Au Studio-théâtre, le public aura droit en tout à une dizaine de contes, en plus de deux petits chapelets, ces séries d’historiettes que le conteur affectionne et dont il nous assure qu’elles sont vraies. Celle par exemple d’un type qui trouve un portefeuille par terre et qui, se rendant à l’adresse de sa propriétaire, tombe sur une dame convaincue, en ouvrant la porte, de reconnaître son propre fils. Lui, incapable de briser l’émouvant mensonge, ira jusqu’à partager le souper avec elle! "Je collectionne ces perles d’insolite, ces petites dérives qui portent à la fois un beau mensonge et une belle vérité."
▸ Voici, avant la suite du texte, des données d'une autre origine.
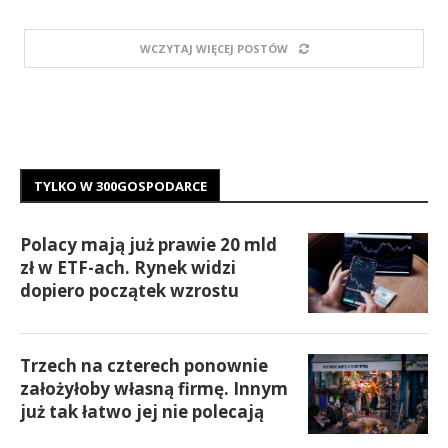
WCZYTAJ WIĘCEJ POSTÓW
TYLKO W 300GOSPODARCE
Polacy mają już prawie 20 mld
zł w ETF-ach. Rynek widzi
dopiero początek wzrostu
Trzech na czterech ponownie
założyłoby własną firmę. Innym
już tak łatwo jej nie polecają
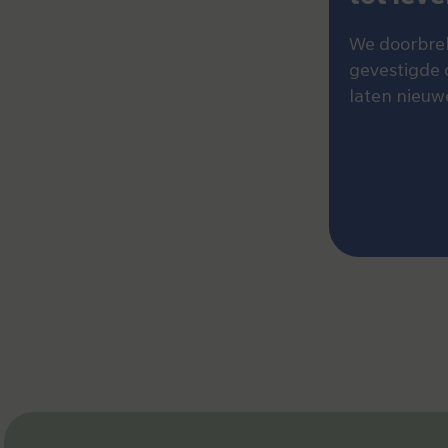
We doorbre
gevestigde
laten nieuw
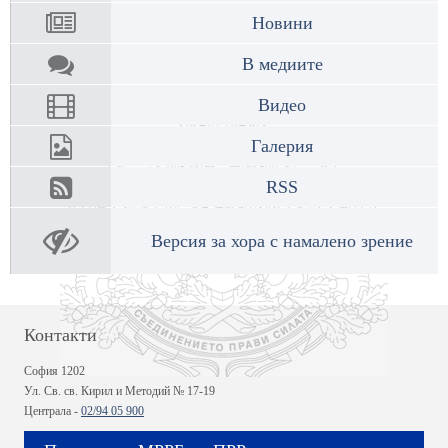
Новини
В медиите
Видео
Галерия
RSS
Версия за хора с намалено зрение
Контакти
София 1202
Ул. Св. св. Кирил и Методий № 17-19
Централа -
02/94 05 900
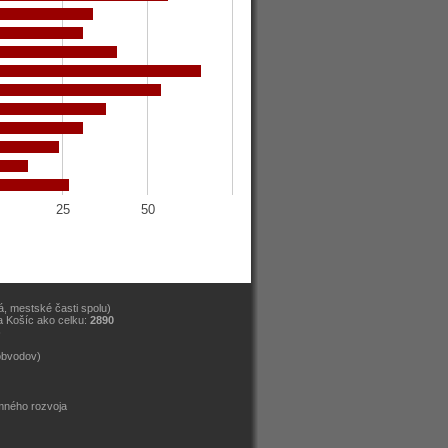
25
50
, mestské časti spolu)
a Košíc ako celku:
2890
)
obvodov)
emného rozvoja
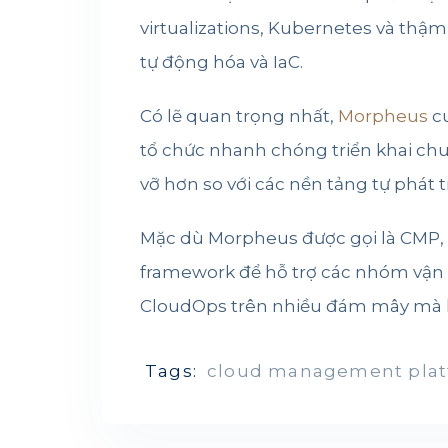
virtualizations, Kubernetes và thậ
tự động hóa và IaC.
Có lẽ quan trọng nhất,
Morpheus
cu
tổ chức nhanh chóng triển khai chuỗ
vỡ hơn so với các nền tảng tự phát t
Mặc dù Morpheus được gọi là CMP, 
framework để hỗ trợ các nhóm vận 
CloudOps trên nhiều đám mây mà kh
Tags:
cloud management pla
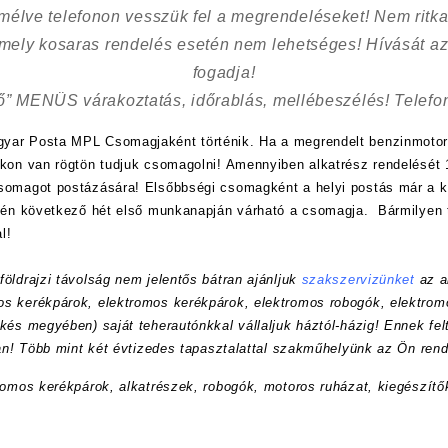
kímélve
telefonon vesszük fel a megrendeléseket! Nem ritk
 mely kosaras rendelés esetén nem lehetséges! Hívását az
fogadja!
ő” MENÜS várakoztatás, időrablás, mellébeszélés! Telefon
yar Posta MPL Csomagjaként történik. Ha a megrendelt benzinmotor
nkon van rögtön tudjuk csomagolni! Amennyiben alkatrész rendelését 1
csomagot postázására! Elsőbbségi csomagként a helyi postás már a
etén következő hét első munkanapján várható a csomagja. Bármilyen 
l!
öldrajzi távolság nem jelentős bátran ajánljuk
szakszervizünket
az a
s kerékpárok, elektromos kerékpárok, elektromos robogók, elektrom
kés megyében) saját teherautónkkal vállaljuk háztól-házig! Ennek felt
ran! Több mint két évtizedes tapasztalattal szakműhelyünk az Ön rend
romos kerékpárok, alkatrészek, robogók, motoros ruházat, kiegészítő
Outre les thèmes ci-haut mentionnés, on trouvera celui du jeteur de sorts, dans un conte rappelant à notre souvenir le tragique incendie du cinéma Laurier-Palace, dans Hochelaga, en 1927. "Soixante-dix-huit enfants y avaient trouvé la mort, précise Faubert. Le film qu’on y présentait? Get ‘Em Young de Stan Laurel. Ça ne s’invente pas! À partir de ce drame, j’imagine un jeune qui pense avoir un pouvoir et qui se convainc peu à peu qu’il a une responsabilité dans ce qui est arrivé. Moi-même, jeune, j’ai cru posséder certains pouvoirs. C’est assez terrorisant…" Ici encore, l’homme de parole cultive sciemment le doute: "Chaque fois, on peut se demander si c’est vraiment arrivé. L’ami imaginaire par exemple, ce Maurice, on pourra se dire que c’est une pure invention, ou encore qu’il y a là une part de réalité."
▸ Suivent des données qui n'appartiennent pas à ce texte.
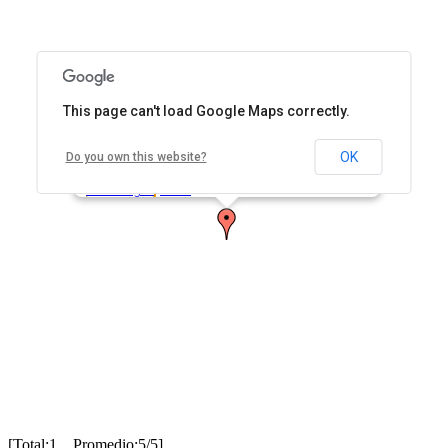
This page can't load Google Maps correctly.
Centro de Salud CAPS Julia Capozzolo Barrio
Carmen Luisa
OK
Do you own this website?
San Martín 3910 (y calle 91). S3560GXB
Reconquista, Santa Fe, Argentina
Cómo llegar
Zoom
[Total:1 Promedio:5/5]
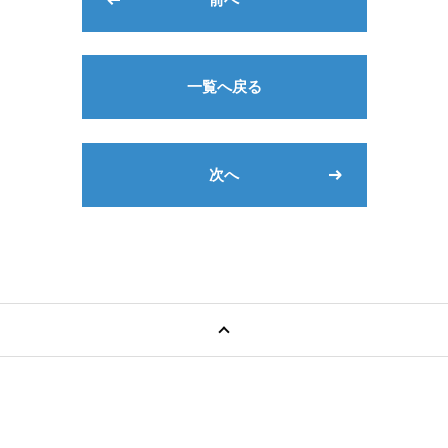
一覧へ戻る
次へ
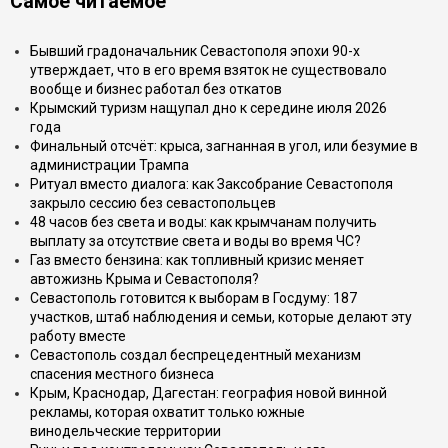
Самое читаемое
Бывший градоначальник Севастополя эпохи 90-х
утверждает, что в его время взяток не существовало
вообще и бизнес работал без откатов
Крымский туризм нащупал дно к середине июля 2026
года
Финальный отсчёт: крыса, загнанная в угол, или безумие в
администрации Трампа
Ритуал вместо диалога: как Заксобрание Севастополя
закрыло сессию без севастопольцев
48 часов без света и воды: как крымчанам получить
выплату за отсутствие света и воды во время ЧС?
Газ вместо бензина: как топливный кризис меняет
автожизнь Крыма и Севастополя?
Севастополь готовится к выборам в Госдуму: 187
участков, штаб наблюдения и семьи, которые делают эту
работу вместе
Севастополь создал беспрецедентный механизм
спасения местного бизнеса
Крым, Краснодар, Дагестан: география новой винной
рекламы, которая охватит только южные
винодельческие территории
Autre motivation pour lui: montrer à quel point nos souvenirs sont teintés du souvenir des autres, ou de l’inconscient collectif; montrer que tout cela se contamine. "J’ai connu une fille qui racontait une histoire, disant que ça lui était arrivé à elle, mais moi j’ai lu cette même histoire, au moindre détail près, dans une bédé! Comme conteur, évidemment, on est particulièrement sensible à cet aspect un peu schizo de nos personnalités!"

L’UTILE ET L’AGREABLE

Michel Faubert a maintes fois démontré qu’il savait habiter seul une scène, mais on connaît son intérêt pour l’habillage sonore. À ses côtés, le multi-instrumentiste Daniel Roy, un vieux complice, tambourinera sur différents types de percussions, jouera de la flûte, de l’harmonium indien, de la guimbarde. "N’oublions pas que la guimbarde, c’est l’instrument des chamans de Sibérie! Ça permet de créer des ambiances répétitives, hypnotisantes, qui nous prédisposent au merveilleux."
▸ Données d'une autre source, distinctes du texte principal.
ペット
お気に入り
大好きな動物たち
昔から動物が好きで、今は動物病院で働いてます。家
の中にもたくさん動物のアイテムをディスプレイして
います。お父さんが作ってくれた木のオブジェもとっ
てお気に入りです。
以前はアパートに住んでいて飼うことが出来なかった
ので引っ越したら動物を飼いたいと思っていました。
Transe légère au programme, donc, nous voilà prévenus, mais Faubert y tient: avant d’avoir pour objectif de dépayser, de faire rire ou pleurer, ces histoires sont d’abord utiles, dans le sens large du terme. "Elles l’ont été pour moi, elles ont mis des choses en lumière à certains moments de ma vie, alors j’aime les raconter, je me dis qu’elles peuvent être utiles à d’autres."